Take the listing and print it in full, exactly as given.

+++ Information given +++

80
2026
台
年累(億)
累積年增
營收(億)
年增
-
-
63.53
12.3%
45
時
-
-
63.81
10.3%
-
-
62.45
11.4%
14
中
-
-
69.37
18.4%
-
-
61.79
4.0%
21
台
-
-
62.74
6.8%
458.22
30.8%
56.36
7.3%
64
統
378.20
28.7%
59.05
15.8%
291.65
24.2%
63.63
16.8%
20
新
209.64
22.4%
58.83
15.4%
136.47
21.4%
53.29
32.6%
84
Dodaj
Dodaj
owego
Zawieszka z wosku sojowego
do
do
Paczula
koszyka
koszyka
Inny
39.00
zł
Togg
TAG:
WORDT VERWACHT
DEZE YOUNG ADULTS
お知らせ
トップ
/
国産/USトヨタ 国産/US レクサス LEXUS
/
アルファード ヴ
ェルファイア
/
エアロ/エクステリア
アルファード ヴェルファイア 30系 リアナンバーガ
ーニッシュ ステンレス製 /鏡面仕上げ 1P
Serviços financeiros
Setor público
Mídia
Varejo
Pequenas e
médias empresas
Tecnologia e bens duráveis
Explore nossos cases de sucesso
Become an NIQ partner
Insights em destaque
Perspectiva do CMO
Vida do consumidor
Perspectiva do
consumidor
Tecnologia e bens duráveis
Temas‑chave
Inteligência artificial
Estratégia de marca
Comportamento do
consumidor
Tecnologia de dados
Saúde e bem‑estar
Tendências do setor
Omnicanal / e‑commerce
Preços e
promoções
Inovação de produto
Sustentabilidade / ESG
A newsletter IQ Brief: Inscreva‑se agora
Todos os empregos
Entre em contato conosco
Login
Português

+++

Written answer =
80
2026
台
年累(億)
累積年增
營收(億)
年增
-
-
63.53
12.3%
45
時
-
-
63.81
10.3%
-
-
62.45
11.4%
14
中
-
-
69.37
18.4%
-
-
61.79
4.0%
21
台
-
-
62.74
6.8%
458.22
30.8%
56.36
7.3%
64
統
378.20
28.7%
59.05
15.8%
291.65
24.2%
63.63
16.8%
20
新
209.64
22.4%
58.83
15.4%
136.47
21.4%
53.29
32.6%
84
Dodaj
Dodaj
owego
Zawieszka z wosku sojowego
do
do
Paczula
koszyka
koszyka
Inny
39.00
zł
Togg
TAG:
WORDT VERWACHT
DEZE YOUNG ADULTS
お知らせ
トップ
/
国産/USトヨタ 国産/US レクサス LEXUS
/
アルファード ヴ
ェルファイア
/
エアロ/エクステリア
アルファード ヴェルファイア 30系 リアナンバーガ
ーニッシュ ステンレス製 /鏡面仕上げ 1P
Serviços financeiros
Setor público
Mídia
Varejo
Pequenas e
médias empresas
Tecnologia e bens duráveis
Explore nossos cases de sucesso
Become an NIQ partner
Insights em destaque
Perspectiva do CMO
Vida do consumidor
Perspectiva do
consumidor
Tecnologia e bens duráveis
Temas‑chave
Inteligência artificial
Estratégia de marca
Comportamento do
consumidor
Tecnologia de dados
Saúde e bem‑estar
Tendências do setor
Omnicanal / e‑commerce
Preços e
promoções
Inovação de produto
Sustentabilidade / ESG
A newsletter IQ Brief: Inscreva‑se agora
Todos os empregos
Entre em contato conosco
Login
Português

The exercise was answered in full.